Identity, access and MFA
- Mandatory MFA on every Doctena employee account with access to source code, infrastructure or production data.
- SSO via the corporate identity provider on every internal tool.
- Principle of least privilege on every access path.
- Regular access reviews per system, per role, per person.
- Joiner/mover/leaver process integrated with HRIS, access revoked within hours of departure.
Encryption
AES-256 at rest on production databases, file storage and backups, with managed encryption keys. TLS 1.3 (TLS 1.2 minimum) in transit. Hostname-based pinning on sub-processor integrations where supported.
Environment isolation
Production data is strictly segregated from non-production environments. Pre-production, test and demonstration environments are seeded with synthetic data only and never contain production personal data. No production data ever flows into a non-production environment.

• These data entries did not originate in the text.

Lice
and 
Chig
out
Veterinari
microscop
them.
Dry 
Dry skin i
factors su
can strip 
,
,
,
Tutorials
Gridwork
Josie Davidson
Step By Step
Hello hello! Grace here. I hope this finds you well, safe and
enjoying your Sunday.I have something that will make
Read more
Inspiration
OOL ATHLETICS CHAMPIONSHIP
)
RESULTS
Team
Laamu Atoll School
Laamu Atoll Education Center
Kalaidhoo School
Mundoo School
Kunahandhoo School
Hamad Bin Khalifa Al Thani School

Backups and disaster recovery
Daily encrypted snapshots of the production databases retained for a rolling 30-day window (one month). Encrypted disaster-recovery copies of the snapshots are held in a second EU region, AWS Ireland (eu-west-1), alongside the primary AWS Frankfurt (eu-central-1) estate. Recovery procedures are exercised at least annually and a record of each test is kept.
- Recovery Time Objective (RTO): 4 hours for the production booking surface.

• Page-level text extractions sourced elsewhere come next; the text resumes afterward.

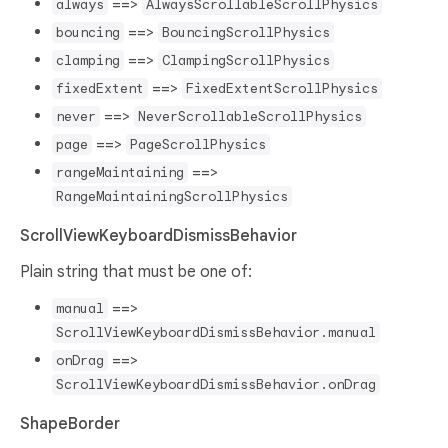
==>
always
AlwaysScrollableScrollPhysics
==>
bouncing
BouncingScrollPhysics
==>
clamping
ClampingScrollPhysics
==>
fixedExtent
FixedExtentScrollPhysics
==>
never
NeverScrollableScrollPhysics
==>
page
PageScrollPhysics
==>
rangeMaintaining
RangeMaintainingScrollPhysics
ScrollViewKeyboardDismissBehavior
Plain string that must be one of:
==>
manual
ScrollViewKeyboardDismissBehavior.manual
==>
onDrag
ScrollViewKeyboardDismissBehavior.onDrag
ShapeBorder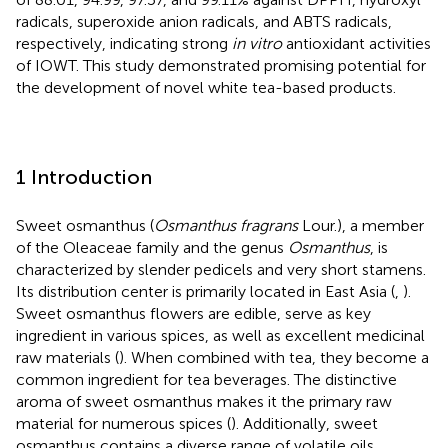
radicals, superoxide anion radicals, and ABTS radicals,
respectively, indicating strong
in vitro
antioxidant activities
of IOWT. This study demonstrated promising potential for
the development of novel white tea-based products.
1 Introduction
Sweet osmanthus (
Osmanthus fragrans
Lour.), a member
of the Oleaceae family and the genus
Osmanthus
, is
characterized by slender pedicels and very short stamens.
Its distribution center is primarily located in East Asia (
,
).
Sweet osmanthus flowers are edible, serve as key
ingredient in various spices, as well as excellent medicinal
raw materials (
). When combined with tea, they become a
common ingredient for tea beverages. The distinctive
aroma of sweet osmanthus makes it the primary raw
material for numerous spices (
). Additionally, sweet
osmanthus contains a diverse range of volatile oils,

- Recovery Point Objective (RPO): 1 hour for transactional data.
Monitoring and detection
Continuous monitoring of application performance, infrastructure health, and security signals (authentication anomalies, WAF events, supplier integration errors) through Datadog. On-call rotation covering 24/7 for critical alerts. Anomaly detection on login events and on data-export events.
Retention is differentiated by log type: application and system logs are retained for a minimum of 3 months, while authentication and network logs are retained for a minimum of 90 days, and longer where required for investigations, legal holds or audits. The 3-month figure matches the retention table in our privacy policy.
Vulnerability management
Inbound vulnerability information flows from multiple sources: SAST and SCA on every pull request, dependency advisories, external penetration tests, and the Responsible Disclosure programme. External penetration tests are run at least annually and on major releases; findings are remediated and re-tested. Findings are triaged against a CVSS-based SLA:
- Critical (CVSS 9.0 to 10.0): remediation target 7 calendar days.
- High (CVSS 7.0 to 8.9): remediation target 14 days.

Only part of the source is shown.